A Brooklyn man became home free Friday for the first time in 16 years.

Arvel Marshall was exonerated of a Crown Heights murder after key evidence, once withheld by prosecutors, finally came to light.


What You Need To Know

  • Arvel Marshall had been convicted of a 2008 Crown Heights murder

  • Marshall was exonerated after 16 years in prison when surveillance video showed two other people fleeing the scene 

  • Brooklyn prosecutors had possession of the video at the time
  • Marshall always maintained his innocence

“They knew I was innocent. They knew it would have proved my innocence, so they tried to keep it under the table,” Marshall said after his exoneration.

Marshall’s fight with the criminal justice system began in July 2008, when Moustapha Oumaria was murdered in Crown Heights. At the time, Oumaria and Marshall were dating the same woman, so Marshall became a murder suspect.

During a hearing Friday, the chief of the Conviction Review Unit in the Brooklyn District Attorney’s Office said the evidence back then didn’t add up.

“Despite the fact that the three eyewitnesses all described the shooter as a kid, between the ages of 16 and 21 years old, detectives arrested Mr. Marshall and charged him with the murder. Marshall was 36 years old at the time.”

Brooklyn prosecutors had surveillance video in their possession at the time that showed two men, one with a dark object in his hand, walking towards the scene of the shooting. They walk out of the camera’s view, but moments later they’re seen back on camera running away without looking back.

“The inescapable conclusion is that the video depicts the actual shooter,” Linehan said.

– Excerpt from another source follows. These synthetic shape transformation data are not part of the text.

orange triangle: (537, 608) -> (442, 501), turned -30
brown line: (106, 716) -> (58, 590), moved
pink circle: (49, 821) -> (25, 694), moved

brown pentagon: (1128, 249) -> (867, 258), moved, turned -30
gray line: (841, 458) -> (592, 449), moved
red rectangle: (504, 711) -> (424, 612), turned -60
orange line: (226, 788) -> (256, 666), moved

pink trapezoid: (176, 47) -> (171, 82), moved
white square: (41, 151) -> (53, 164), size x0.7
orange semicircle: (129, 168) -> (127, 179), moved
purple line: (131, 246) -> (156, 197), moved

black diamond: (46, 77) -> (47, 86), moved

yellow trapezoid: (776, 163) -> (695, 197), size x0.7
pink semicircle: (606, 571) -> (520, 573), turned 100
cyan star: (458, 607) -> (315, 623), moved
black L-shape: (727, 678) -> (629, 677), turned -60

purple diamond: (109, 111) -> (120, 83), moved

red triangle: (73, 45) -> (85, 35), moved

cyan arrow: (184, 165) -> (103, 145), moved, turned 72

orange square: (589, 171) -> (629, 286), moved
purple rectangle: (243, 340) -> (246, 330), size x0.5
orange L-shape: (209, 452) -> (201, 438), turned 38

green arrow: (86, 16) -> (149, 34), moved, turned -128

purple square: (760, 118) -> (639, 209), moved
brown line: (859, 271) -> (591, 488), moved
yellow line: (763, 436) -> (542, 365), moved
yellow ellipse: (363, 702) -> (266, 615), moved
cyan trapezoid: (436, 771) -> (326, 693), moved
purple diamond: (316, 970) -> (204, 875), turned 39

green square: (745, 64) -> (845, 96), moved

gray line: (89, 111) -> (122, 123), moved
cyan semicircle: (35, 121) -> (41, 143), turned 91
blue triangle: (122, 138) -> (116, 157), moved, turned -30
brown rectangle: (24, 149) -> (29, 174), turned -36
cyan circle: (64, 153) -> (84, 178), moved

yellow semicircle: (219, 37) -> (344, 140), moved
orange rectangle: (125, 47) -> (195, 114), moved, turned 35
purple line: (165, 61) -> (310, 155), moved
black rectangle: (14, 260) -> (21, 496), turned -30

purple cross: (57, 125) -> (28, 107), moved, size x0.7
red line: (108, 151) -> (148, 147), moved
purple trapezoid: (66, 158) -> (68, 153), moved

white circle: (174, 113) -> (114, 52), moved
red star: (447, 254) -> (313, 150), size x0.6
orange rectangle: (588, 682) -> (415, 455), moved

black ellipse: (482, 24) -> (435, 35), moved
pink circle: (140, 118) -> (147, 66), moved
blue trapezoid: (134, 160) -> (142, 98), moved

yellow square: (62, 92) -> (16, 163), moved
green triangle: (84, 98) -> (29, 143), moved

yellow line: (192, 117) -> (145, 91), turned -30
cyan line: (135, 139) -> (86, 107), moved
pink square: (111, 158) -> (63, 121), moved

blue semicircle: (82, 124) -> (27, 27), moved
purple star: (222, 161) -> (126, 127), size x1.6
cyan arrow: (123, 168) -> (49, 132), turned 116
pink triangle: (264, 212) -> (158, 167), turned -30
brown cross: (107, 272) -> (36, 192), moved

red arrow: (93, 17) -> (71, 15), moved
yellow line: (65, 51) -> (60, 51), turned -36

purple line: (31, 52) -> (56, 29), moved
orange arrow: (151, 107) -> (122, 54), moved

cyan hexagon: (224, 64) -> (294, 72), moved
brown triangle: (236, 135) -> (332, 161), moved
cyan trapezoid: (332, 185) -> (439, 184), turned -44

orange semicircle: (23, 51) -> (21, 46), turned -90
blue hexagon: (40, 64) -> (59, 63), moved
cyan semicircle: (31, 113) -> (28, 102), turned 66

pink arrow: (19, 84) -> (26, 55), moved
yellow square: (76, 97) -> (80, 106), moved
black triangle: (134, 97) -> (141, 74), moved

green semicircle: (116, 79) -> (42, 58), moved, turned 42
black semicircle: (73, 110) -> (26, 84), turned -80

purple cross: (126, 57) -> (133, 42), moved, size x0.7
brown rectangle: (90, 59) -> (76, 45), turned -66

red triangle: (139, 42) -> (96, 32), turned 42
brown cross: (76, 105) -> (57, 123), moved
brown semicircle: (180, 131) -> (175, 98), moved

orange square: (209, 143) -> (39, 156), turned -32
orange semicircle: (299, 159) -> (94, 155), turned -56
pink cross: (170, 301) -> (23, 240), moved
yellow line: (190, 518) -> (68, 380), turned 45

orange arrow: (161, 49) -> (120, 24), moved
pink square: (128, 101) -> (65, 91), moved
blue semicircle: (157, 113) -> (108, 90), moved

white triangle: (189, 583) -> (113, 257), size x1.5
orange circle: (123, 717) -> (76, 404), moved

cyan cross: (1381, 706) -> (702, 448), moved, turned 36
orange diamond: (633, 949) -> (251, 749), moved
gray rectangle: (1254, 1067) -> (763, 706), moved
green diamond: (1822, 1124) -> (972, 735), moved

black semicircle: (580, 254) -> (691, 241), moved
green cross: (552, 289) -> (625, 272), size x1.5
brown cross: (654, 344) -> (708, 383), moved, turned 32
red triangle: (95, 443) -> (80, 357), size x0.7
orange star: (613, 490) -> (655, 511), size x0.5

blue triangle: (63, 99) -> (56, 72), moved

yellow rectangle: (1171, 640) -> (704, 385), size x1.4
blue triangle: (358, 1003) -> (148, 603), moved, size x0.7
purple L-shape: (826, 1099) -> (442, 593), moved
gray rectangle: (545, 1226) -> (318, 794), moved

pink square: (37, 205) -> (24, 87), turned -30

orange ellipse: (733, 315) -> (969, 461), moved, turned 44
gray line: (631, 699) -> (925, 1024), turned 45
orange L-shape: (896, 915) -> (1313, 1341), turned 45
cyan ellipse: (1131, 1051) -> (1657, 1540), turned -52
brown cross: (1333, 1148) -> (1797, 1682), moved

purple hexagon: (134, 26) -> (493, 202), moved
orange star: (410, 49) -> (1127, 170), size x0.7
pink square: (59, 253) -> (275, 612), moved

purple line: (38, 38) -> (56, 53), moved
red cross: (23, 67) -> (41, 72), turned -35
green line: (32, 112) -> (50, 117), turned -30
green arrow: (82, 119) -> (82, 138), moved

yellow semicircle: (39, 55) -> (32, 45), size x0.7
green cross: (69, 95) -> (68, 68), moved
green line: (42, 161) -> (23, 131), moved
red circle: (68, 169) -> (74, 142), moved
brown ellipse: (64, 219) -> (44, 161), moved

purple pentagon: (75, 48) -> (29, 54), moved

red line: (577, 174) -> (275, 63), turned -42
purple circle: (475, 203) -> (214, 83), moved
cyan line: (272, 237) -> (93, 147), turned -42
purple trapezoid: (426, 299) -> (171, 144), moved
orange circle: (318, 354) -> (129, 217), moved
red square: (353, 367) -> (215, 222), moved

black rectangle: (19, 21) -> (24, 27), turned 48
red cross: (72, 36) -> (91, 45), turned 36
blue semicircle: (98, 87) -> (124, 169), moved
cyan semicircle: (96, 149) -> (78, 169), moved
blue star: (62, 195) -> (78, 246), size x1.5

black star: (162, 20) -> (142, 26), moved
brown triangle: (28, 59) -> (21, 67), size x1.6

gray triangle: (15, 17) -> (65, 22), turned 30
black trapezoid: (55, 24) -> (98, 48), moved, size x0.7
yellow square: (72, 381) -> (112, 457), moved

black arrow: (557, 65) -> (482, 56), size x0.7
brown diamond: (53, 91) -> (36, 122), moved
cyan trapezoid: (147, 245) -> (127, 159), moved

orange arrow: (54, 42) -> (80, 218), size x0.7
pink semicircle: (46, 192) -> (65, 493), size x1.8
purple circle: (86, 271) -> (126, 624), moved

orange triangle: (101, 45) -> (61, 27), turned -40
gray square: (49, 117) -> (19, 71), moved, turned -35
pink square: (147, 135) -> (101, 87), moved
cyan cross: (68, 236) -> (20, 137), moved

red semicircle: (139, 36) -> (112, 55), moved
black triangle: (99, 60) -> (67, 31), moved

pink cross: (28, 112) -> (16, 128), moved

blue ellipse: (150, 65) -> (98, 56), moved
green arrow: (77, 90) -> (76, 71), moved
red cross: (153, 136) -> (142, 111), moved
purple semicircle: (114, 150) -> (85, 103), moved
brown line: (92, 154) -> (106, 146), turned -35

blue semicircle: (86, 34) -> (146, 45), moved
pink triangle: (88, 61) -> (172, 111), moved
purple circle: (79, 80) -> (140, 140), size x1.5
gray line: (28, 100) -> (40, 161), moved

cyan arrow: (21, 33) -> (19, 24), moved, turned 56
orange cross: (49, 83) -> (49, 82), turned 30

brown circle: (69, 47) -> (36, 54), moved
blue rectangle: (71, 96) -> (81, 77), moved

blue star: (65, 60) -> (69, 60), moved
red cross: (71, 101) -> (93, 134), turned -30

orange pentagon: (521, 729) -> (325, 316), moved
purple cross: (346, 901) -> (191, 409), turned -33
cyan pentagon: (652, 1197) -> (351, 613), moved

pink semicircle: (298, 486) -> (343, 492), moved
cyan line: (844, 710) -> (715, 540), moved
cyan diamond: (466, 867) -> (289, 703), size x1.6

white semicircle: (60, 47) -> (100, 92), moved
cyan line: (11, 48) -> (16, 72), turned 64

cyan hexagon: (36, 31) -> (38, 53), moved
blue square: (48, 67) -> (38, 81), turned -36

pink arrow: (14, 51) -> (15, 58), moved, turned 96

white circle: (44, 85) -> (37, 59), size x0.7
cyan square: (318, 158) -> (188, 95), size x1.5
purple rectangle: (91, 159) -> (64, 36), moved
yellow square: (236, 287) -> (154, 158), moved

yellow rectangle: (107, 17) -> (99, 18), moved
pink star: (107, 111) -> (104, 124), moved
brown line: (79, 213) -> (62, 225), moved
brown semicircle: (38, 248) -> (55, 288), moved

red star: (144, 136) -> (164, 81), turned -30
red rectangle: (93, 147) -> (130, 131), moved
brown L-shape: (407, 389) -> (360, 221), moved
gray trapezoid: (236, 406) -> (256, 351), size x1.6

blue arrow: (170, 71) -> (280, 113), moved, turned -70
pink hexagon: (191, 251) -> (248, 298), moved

The jury never saw the video, trial prosecutors never turned it over to the defense team. Marshall was convicted and spent 16 years in prison, dreaming of freedom, telling himself “just keep fighting.”

Marshall eventually connected with a new attorney, Justin Bonus. The Conviction Review Unit in the Brooklyn District Attorney’s Office agreed to take a second look at the case, and that’s when the surveillance video finally came to light.

Outside the courtroom, surrounded by his family, Marshall reflected on his ordeal, “I’m happy it’s over you know, and I’m kind of still depressed I had to go through all of this and I’ve been telling them since the day they arrested me.”